As I like to remind readers, I am a non-ideological fiscal conservative. I am not hard core anything. I just want to find practical, workable solutions for difficult and complicated problems. There is basically only one exception to my generally moderate outlook. I detest huge amounts of deficit spending except for unusual circumstances. Most of the time we should be willing to either raise taxes and/or cut spending to do what needs to be done and to live within our means.
This is why the current efforts by the Budget Committees of both the House and the Senate to devise a plan to balance the budget, i.e. eliminate deficit spending, over a ten year period is so exciting to me.
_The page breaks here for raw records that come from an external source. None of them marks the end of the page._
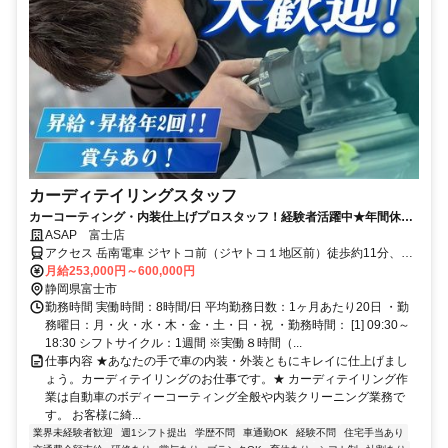
カーディテイリングスタッフ
カーコーティング・内装仕上げプロスタッフ！経験者活躍中★年間休日
125日★高収入★昇給・賞与年２回★
ASAP 富士店
アクセス 岳南電車 ジヤトコ前（ジヤトコ１地区前）徒歩約11分、Ｊ
Ｒ東海道本線 吉原北口徒歩約17分
月給253,000円～600,000円
静岡県富士市
勤務時間 実働時間：8時間/日 平均勤務日数：1ヶ月あたり20日 ・勤
務曜日：月・火・水・木・金・土・日・祝 ・勤務時間： [1] 09:30～
18:30 シフトサイクル：1週間 ※実働８時間（...
仕事内容 ★あなたの手で車の内装・外装ともにキレイに仕上げまし
ょう。カーディテイリングのお仕事です。★ カーディテイリング作
業は自動車のボディーコーティング全般や内装クリーニング業務で
す。 お客様に綺...
業界未経験者歓迎
週1シフト提出
学歴不問
車通勤OK
経験不問
住宅手当あり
An analysis in today’s New York Times suggests that Congress should be content to just extend the so-called Ryan-Murray Budget from 2014-2015. “Ryan-Murray didn’t decisively move the needle one way or the other, which is why it was able to attract bipartisan support. Rather it preserved the status quo. In a world of divided government and polarized politics, keeping the government running without a lot of brinkmanship and high drama may be the best we can hope for.”
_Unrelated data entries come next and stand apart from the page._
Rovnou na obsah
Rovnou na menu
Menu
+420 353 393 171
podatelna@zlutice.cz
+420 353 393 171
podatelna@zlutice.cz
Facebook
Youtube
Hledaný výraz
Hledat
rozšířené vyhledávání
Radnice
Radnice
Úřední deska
As I pointed out in my last post, current policy will raise government spending by 5.1% annually over the next ten years. The President wants to increase spending by an additional $1 trillion over this time period. The Republican budgets, which lead to balance in ten years, still allow spending to increase by 3.3% annually. The difference between the two plans is illustrated in the above chart from last Sunday’s Omaha World Herald.
Congress is finally in a position this year to start digging us out of the deep fiscal hole we have fallen into. Let’s hope that too much “bipartisan” status quo thinking doesn’t get in the way of progress!